Let’s start with a simple Python function to calculate compound interest based on the formula above:

def calculate_compound_interest(principal, rate, time, n):
  """Calculates compound interest.

  Args:
    principal: The principal amount.
    rate: The annual interest rate (decimal).
    time: The number of years.
    n: The number of times interest is compounded per year.

  Returns:
    The future value of the investment/loan.
  """
  amount = principal * (1 + rate / n)**(n * time)
  return amount

principal = 1000  # Initial investment
rate = 0.05      # 5% annual interest rate
time = 5         # 5 years
n = 1            # Compounded annually

future_value = calculate_compound_interest(principal, rate, time, n)
print(f"Future value after {time} years: ${future_value:.2f}")

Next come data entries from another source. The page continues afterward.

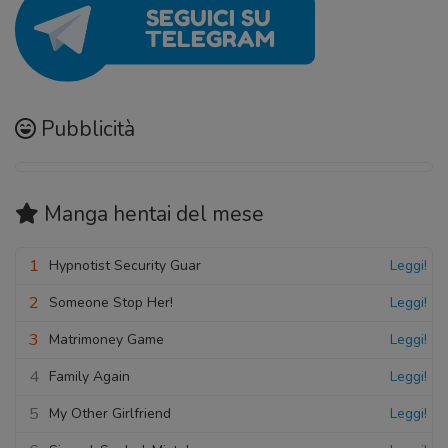
Pubblicità
Manga hentai
del mese
1
Hypnotist Security Guar
Leggi!
2
Someone Stop Her!
Leggi!
3
Matrimoney Game
Leggi!
4
Family Again
Leggi!
5
My Other Girlfriend
Leggi!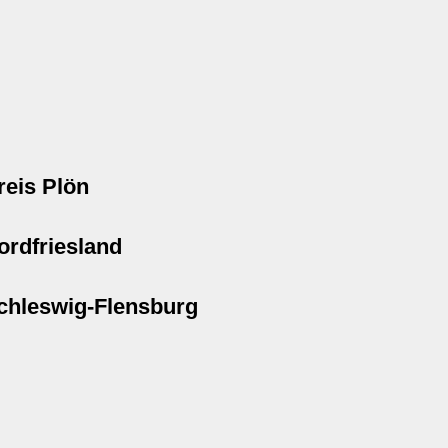
reis Plön
ordfriesland
chleswig-Flensburg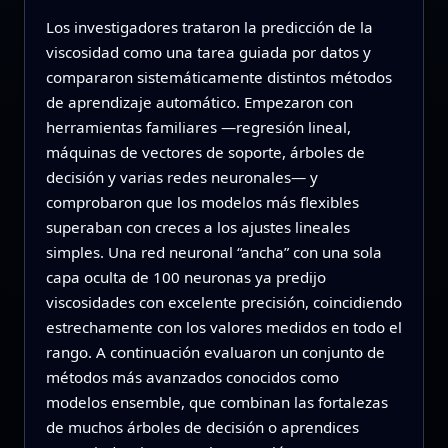
Los investigadores trataron la predicción de la
viscosidad como una tarea guiada por datos y
compararon sistemáticamente distintos métodos
de aprendizaje automático. Empezaron con
herramientas familiares —regresión lineal,
máquinas de vectores de soporte, árboles de
decisión y varias redes neuronales— y
comprobaron que los modelos más flexibles
superaban con creces a los ajustes lineales
simples. Una red neuronal “ancha” con una sola
capa oculta de 100 neuronas ya predijo
viscosidades con excelente precisión, coincidiendo
estrechamente con los valores medidos en todo el
rango. A continuación evaluaron un conjunto de
métodos más avanzados conocidos como
modelos ensemble, que combinan las fortalezas
de muchos árboles de decisión o aprendices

# Future value after 5 years: $1276.28

This function takes the principal amount, annual interest rate, time period, and compounding frequency as input and returns the future value. The example shows how to use the function with annual compounding.

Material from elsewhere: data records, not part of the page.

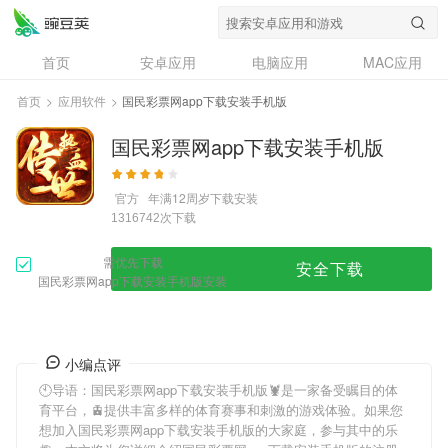
首页
安卓应用
电脑应用
MAC应用
资讯
专题
设计奖
创意应用
首页
>
应用软件
>
国民彩票网app下载安装手机版
问答
国民彩票网app下载安装手机版
官方
年满12周岁
下载安装
次下载
1316742
需优先下载
安全下载
国民彩票网app下载安装手机版安装
小编点评
🕙导语：
国民彩票网app下载安装手机版
🦞是一家备受瞩目的体
育平台，🚊提供丰富多样的体育赛事和刺激的游戏体验。如果您
想加入
国民彩票网app下载安装手机版
的大家庭，参与其中的乐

Handling Different Compounding Frequencies

The n parameter in the formula allows for different compounding frequencies. Let’s modify the example to demonstrate:

principal = 1000
rate = 0.05
time = 5

future_value_annual = calculate_compound_interest(principal, rate, time, 1)
print(f"Future value (annual compounding): ${future_value_annual:.2f}")

future_value_semi_annual = calculate_compound_interest(principal, rate, time, 2)
print(f"Future value (semi-annual compounding): ${future_value_semi_annual:.2f}")

future_value_quarterly = calculate_compound_interest(principal, rate, time, 4)
print(f"Future value (quarterly compounding): ${future_value_quarterly:.2f}")

future_value_monthly = calculate_compound_interest(principal, rate, time, 12)
print(f"Future value (monthly compounding): ${future_value_monthly:.2f}")

# Future value (annual compounding): $1276.28
# Future value (semi-annual compounding): $1280.08
# Future value (quarterly compounding): $1282.04
# Future value (monthly compounding): $1283.36

This code snippet shows how changing the n value affects the final amount. As you can see, more frequent compounding leads to slightly higher returns.

Continuous Compounding

In the case of continuous compounding, the formula changes slightly:

\[ A = P e^{rt} \]

where ‘e’ is the mathematical constant approximately equal to 2.71828. Let’s add a function for this:

import math

def calculate_continuous_compound_interest(principal, rate, time):
  """Calculates compound interest with continuous compounding."""
  amount = principal * math.exp(rate * time)
  return amount

principal = 1000
rate = 0.05
time = 5

future_value_continuous = calculate_continuous_compound_interest(principal, rate, time)
print(f"Future value (continuous compounding): ${future_value_continuous:.2f}")

# Future value (continuous compounding): $1284.03

This demonstrates how to calculate compound interest with continuous compounding using the math.exp() function.